Wednesday, August 3, 2016

Siggraph '16 Paper - Fish Swimming Simulation

This video just popped up on my Youtube feed this morning:

It's the video accompanying a paper that was presented at Siggraph 2016 last week (pity I couldn't be there... there were quite a few talks/production sessions I'd have liked to attend), describing a system they build for simulating how different types of fish swim. They also discuss how this method can be used for simulating schools of fish swimming and interacting to various forms of shaping controls (e.g. for art directing the results), including doing so interactively!

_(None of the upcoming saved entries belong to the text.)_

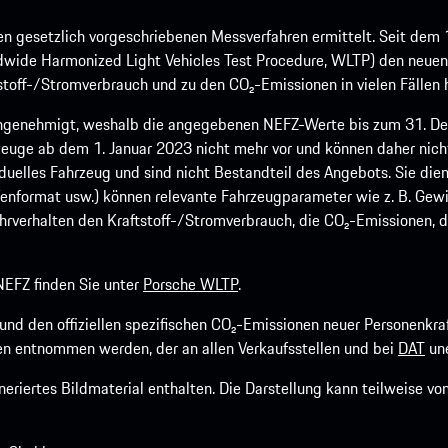
 gesetzlich vorgeschriebenen Messverfahren ermittelt. Seit dem 
dwide Harmonized Light Vehicles Test Procedure, WLTP) den neuen 
off-/Stromverbrauch und zu den CO₂-Emissionen in vielen Fällen h
ngenehmigt, weshalb die angegebenen NEFZ-Werte bis zum 31. Dez
euge ab dem 1. Januar 2023 nicht mehr vor und können daher nic
viduelles Fahrzeug und sind nicht Bestandteil des Angebots. Sie d
fenformat usw.) können relevante Fahrzeugparameter wie z. B. Gew
rverhalten den Kraftstoff-/Stromverbrauch, die CO₂-Emissionen, d
EFZ finden Sie unter
Porsche WLTP
.
h und den offiziellen spezifischen CO₂-Emissionen neuer Personen
n entnommen werden, der an allen Verkaufsstellen und bei
DAT
une
riertes Bildmaterial enthalten. Die Darstellung kann teilweise v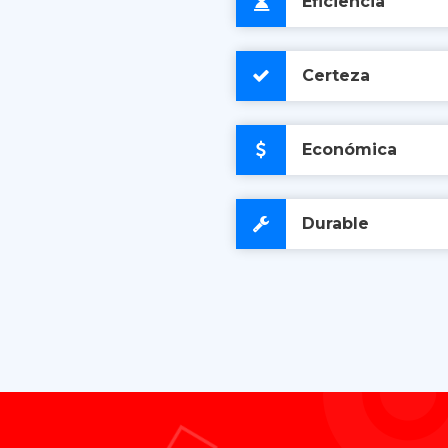
Eficiencia
Certeza
Económica
Durable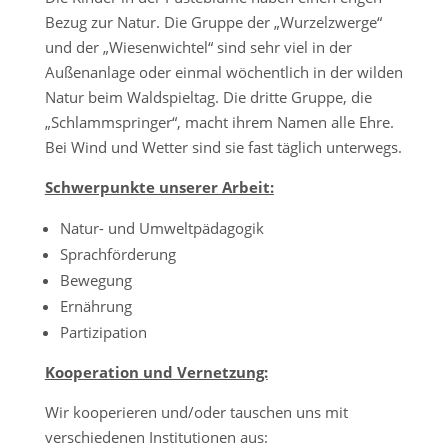
Bezug zur Natur. Die Gruppe der „Wurzelzwerge“
und der „Wiesenwichtel“ sind sehr viel in der
Außenanlage oder einmal wöchentlich in der wilden
Natur beim Waldspieltag. Die dritte Gruppe, die
„Schlammspringer“, macht ihrem Namen alle Ehre.
Bei Wind und Wetter sind sie fast täglich unterwegs.
Schwerpunkte unserer Arbeit:
Natur- und Umweltpädagogik
Sprachförderung
Bewegung
Ernährung
Partizipation
Kooperation und Vernetzung:
Wir kooperieren und/oder tauschen uns mit
verschiedenen Institutionen aus: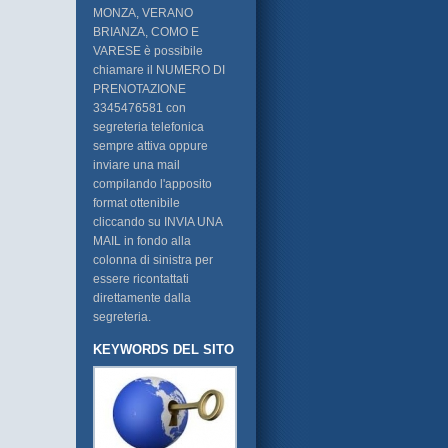
MONZA, VERANO
BRIANZA, COMO E
VARESE è possibile
chiamare il NUMERO DI
PRENOTAZIONE
3345476581 con
segreteria telefonica
sempre attiva oppure
inviare una mail
compilando l'apposito
format ottenibile
cliccando su INVIA UNA
MAIL in fondo alla
colonna di sinistra per
essere ricontattati
direttamente dalla
segreteria.
KEYWORDS DEL SITO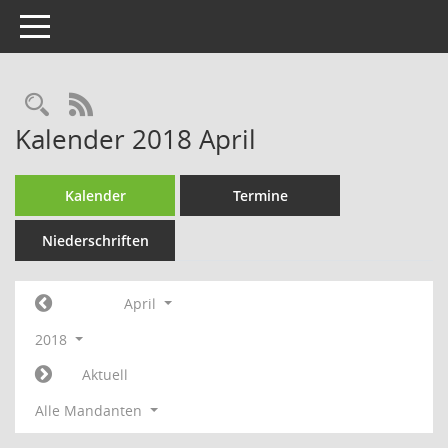
Toggle navigation
Rechercheauswahl
RSS-Feed
Kalender 2018 April
Kalender
Termine
Niederschriften
April
2018
Aktuell
Alle Mandanten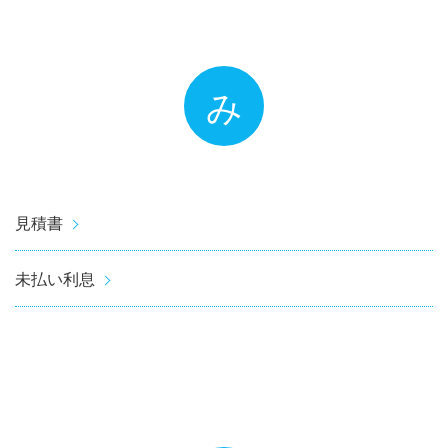
み
見積書
未払い利息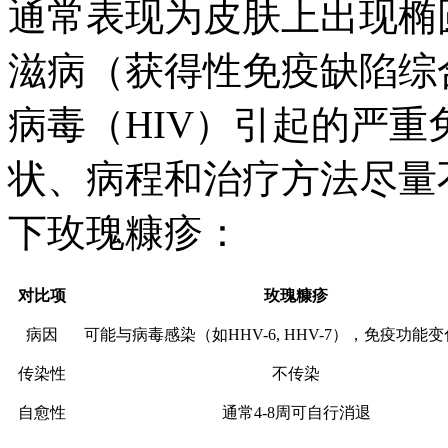
通常表现为皮肤上出现椭
滋病（获得性免疫缺陷综
病毒（HIV）引起的严
状、病程和治疗方法尽量
下玫瑰糠疹：
对比项
玫瑰糠疹
病因
可能与病毒感染（如HHV-6, HHV-7），免疫功能
传染性
不传染
自愈性
通常4-8周可自行消退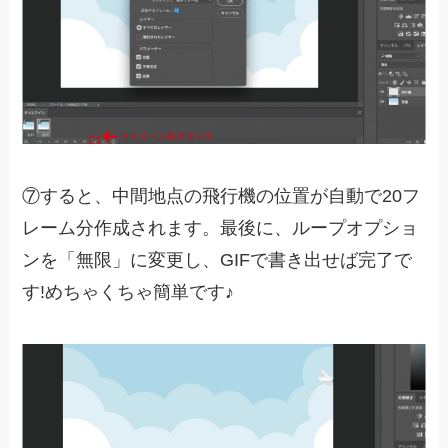
⑦すると、中間地点の飛行機の位置が自動で20フ
レーム分作成されます。最後に、ループオプショ
ンを「無限」に変更し、GIFで書き出せば完了で
す!めちゃくちゃ簡単です♪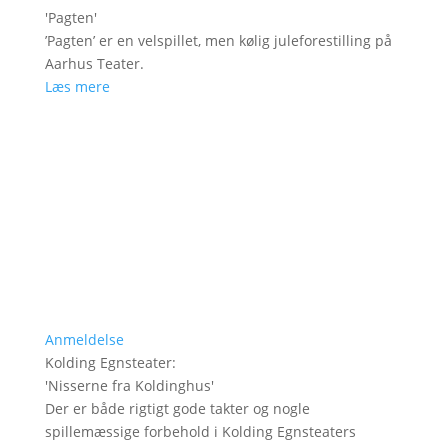
'
Pagten
'
’Pagten’ er en velspillet, men kølig juleforestilling på
Aarhus Teater.
Læs mere
Anmeldelse
Kolding Egnsteater
:
'
Nisserne fra Koldinghus
'
Der er både rigtigt gode takter og nogle
spillemæssige forbehold i Kolding Egnsteaters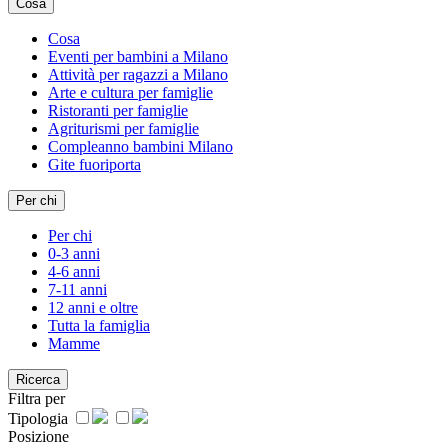
Cosa
Cosa
Eventi per bambini a Milano
Attività per ragazzi a Milano
Arte e cultura per famiglie
Ristoranti per famiglie
Agriturismi per famiglie
Compleanno bambini Milano
Gite fuoriporta
Per chi
Per chi
0-3 anni
4-6 anni
7-11 anni
12 anni e oltre
Tutta la famiglia
Mamme
Ricerca
Filtra per
Tipologia
Posizione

As long-time readers of this blog will know, I'm a big fan of fish (and watching tanks of them swim around), and even more so when these are animated ;)   So, naturally, I do like this paper a lot!

Another big plus in my books for this paper is the fact that it's actually relatively clear and straightforward to read and understand. Even from my quick skim through the paper, it was really easy to quickly figure out what they were talking about, even when though some sections had clumps of math equations scattered throughout! In many ways, that is quite an achievement in and of itself, as far too many papers in CS have a tendency to really bask in overcomplicating the situation by making everything really damned hard to follow, and by muddying everything with "full derivations" of the math they're using (Urgh!)   Maybe it's because the authors of those papers tended to be the kind of folk who "really grok" mathematics - i.e. the ones that end up double-majoring in the stuff, and really revel in pushing around tons of symbols complete with sigmas, integrals, greek, and funky repurposed notation  (I'm with Erik on this one - traditional math notation needs to be put out to pasture), and yakking on and on about the elegance of their proof/derivation and how it relates to or comes from some <insert-obscure-abstract-name-here> theory. In reality though, this sort of obsession about dropping fancy names for things at every opportunity is IMO a bad habit. Better is to just be able to recognise and repurpose useful patterns, telling people in plain language what's happening.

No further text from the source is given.